Last Updated: February 7, 2022
Service Provider – Cal. Civ. Code 1798.105 (3) – A service provider shall cooperate with the business in responding to a verifiable consumer request, and at the direction of the business, shall delete, or enable the business to delete and shall notify any of its own service providers or contractors to delete personal information about the consumer collected, used, processed, or retained by the service provider or the contractor.
A service provider shall not be required to comply with a deletion request submitted by the consumer directly to the service provider to the extent the service provider has collected, used, processed, or retained the consumer’s personal information in its role as a service provider to the business. Businesses are exempted from the requirements of the CCPA as long as they meet the definition of a Service Provider.
Definition – a legal entity that:
(1) only processes information on behalf of a business;
(2) to which the business discloses a consumer’s personal information for a business purpose pursuant to a written contract;
(3) provided that the contract prohibits the entity from:
(a) Retaining, using, or disclosing the personal information for any purpose other than for the business purposes specified in the contract for the business;(b) Retaining, using, or disclosing the information outside of the direct business relationship between the service provider and the business;(c) Combining the personal information that the service provider receives from the business, provided that the service provider may combine personal information to perform any business purpose.
DATA PROCESSING AGREEMENT
Publisher and ZeetoGroup, LLC ("Zeeto") entered into an agreement under which Zeetohad agreed to provide certain Services in accordance with such agreement (the “Agreement”). This Data Processing Agreement (the “DPA”) is incorporated by reference into the Agreement and shall be effective as of the effective date of the Agreement. Defined terms set forth in the Agreement apply to the interpretation of this DPA.

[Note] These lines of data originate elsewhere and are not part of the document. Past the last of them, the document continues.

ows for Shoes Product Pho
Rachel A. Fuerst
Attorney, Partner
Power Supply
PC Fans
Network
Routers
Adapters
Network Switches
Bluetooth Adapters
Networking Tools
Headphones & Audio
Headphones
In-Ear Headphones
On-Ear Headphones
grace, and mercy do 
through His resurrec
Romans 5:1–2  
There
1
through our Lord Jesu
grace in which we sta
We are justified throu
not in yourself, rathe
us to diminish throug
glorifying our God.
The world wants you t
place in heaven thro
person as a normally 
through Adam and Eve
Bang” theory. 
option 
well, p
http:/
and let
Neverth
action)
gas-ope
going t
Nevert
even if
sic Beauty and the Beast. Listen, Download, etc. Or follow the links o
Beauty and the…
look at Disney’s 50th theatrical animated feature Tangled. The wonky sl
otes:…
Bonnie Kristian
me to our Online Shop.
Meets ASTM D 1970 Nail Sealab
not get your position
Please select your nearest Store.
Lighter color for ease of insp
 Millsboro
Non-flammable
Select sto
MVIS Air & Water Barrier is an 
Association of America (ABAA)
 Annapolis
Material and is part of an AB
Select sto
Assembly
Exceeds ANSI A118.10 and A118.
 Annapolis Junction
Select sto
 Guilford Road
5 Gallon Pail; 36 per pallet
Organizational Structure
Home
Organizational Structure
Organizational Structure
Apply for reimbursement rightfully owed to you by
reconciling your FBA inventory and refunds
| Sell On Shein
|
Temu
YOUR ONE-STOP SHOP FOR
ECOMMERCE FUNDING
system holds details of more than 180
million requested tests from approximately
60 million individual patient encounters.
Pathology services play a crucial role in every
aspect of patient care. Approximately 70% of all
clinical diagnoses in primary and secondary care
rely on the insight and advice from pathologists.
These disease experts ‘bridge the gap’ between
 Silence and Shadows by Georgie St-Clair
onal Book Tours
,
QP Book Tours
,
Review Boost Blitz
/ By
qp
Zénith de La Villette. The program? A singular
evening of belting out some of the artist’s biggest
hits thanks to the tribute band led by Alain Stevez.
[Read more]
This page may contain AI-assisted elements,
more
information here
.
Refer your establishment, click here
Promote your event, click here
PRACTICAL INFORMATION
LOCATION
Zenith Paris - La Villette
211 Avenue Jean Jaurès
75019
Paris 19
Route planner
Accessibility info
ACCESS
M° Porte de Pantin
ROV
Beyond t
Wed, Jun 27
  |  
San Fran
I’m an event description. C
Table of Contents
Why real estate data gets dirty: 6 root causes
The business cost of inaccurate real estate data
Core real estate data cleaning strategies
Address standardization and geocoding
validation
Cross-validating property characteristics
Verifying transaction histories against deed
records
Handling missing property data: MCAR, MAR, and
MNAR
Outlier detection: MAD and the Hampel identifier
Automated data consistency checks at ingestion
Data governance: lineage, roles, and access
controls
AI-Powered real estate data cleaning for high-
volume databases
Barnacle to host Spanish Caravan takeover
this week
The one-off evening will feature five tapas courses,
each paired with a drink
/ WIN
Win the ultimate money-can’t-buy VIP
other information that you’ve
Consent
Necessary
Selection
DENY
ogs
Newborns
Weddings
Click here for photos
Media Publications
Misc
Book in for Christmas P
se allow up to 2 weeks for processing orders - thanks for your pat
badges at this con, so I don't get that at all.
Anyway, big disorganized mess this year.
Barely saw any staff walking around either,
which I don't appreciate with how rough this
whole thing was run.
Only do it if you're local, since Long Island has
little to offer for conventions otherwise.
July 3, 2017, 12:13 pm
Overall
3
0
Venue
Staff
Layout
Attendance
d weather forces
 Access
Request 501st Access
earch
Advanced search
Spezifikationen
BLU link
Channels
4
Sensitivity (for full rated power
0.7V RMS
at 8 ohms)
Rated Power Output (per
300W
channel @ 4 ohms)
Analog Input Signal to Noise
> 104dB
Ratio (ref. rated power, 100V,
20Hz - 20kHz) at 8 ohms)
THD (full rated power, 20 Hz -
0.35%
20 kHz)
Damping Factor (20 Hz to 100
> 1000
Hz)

1. Definitions. Capitalized terms used but not defined within this DPA shall have the meaning set forth in the Agreement. The following definitions and rules of interpretation apply in this Agreement:
a. “Affiliate” means any entity that directly or indirectly controls, is controlled by, or is under common control with the subject entity.
b. “CCPA” means the California Consumer Privacy Right Act of 2018, as amended (Cal. Civ. Code §§ 1798.100 to 1798.199), the CCPA Regulations (Cal. Code Regs. tit. 11, §§ 999.300 to 999.337), and any related regulations or guidance provided by the California Attorney General. Terms defined in the CCPA, including Personal Information and business purposes, carry the same meaning in this Agreement.
c. “Contracted Business Purpose” means the Services performed by Zeeto on behalf of Publisher, as described and defined in the Agreement.
d. “Publisher Personal Information” means the Personal Information maintained by Publisher and processed by Zeeto on behalf of Publisher in connection with Zeeto’s provision of the Services.
2. Scope of this Agreement. This Agreement reflects the requirements of the CCPA and is made to describe Zeeto’s role as a Service Provider under the CCPA. The parties acknowledge and agree that in its role as a Service Provider, Zeeto may receive, process, and disclose certain Publisher Personal Information to Publisher in performing the Contracted Business Purpose.
3. Use of Publisher Personal Information. Zeeto will only collect, use, retain, or disclose Publisher Personal Information for the Contracted Business Purpose. Zeeto will not collect, use, retain, disclose, sell, or otherwise make Publisher Personal Information available for any purpose unrelated to the Contracted Business Purpose. In the event the law requires Zeeto disclose Publisher Personal Information for a purpose unrelated to the Contracted Business Purpose, Zeeto shall inform Publisher of the legal requirement. Zeeto may aggregate, deidentify, or anonymize Personal Information in a manner that renders the information incapable of being associated with an individual. Zeeto may use such aggregated, deidentified, or anonymized Personal Information for its own business purposes.
4. Verifiable Consumer Requests. Zeeto will reasonably cooperate and assist Publisher with meeting Publisher’s CCPA compliance obligations and responding to CCPA-related inquiries, including responding to verifiable consumer requests, taking into account the nature of Zeeto’s processing and the information available to Zeeto. Zeeto shall notify Publisher without undue delay if Zeeto receives a request, notice, or communication directly or indirectly from a consumer relating to either party’s compliance with the CCPA. Zeeto may direct the consumer to submit their request directly to Publisher.
5. Applicable Law.
Both parties will comply with all applicable requirements of all laws and regulations of the United States of America, including the CCPA, when collecting, using, retaining, disclosing, or processing Personal Information. Publisher represents and warrants that it and its Affiliates have provided the applicable privacy notices as required under the CCPA. Zeeto may update this DPA from time to time as a result of changes to applicable law.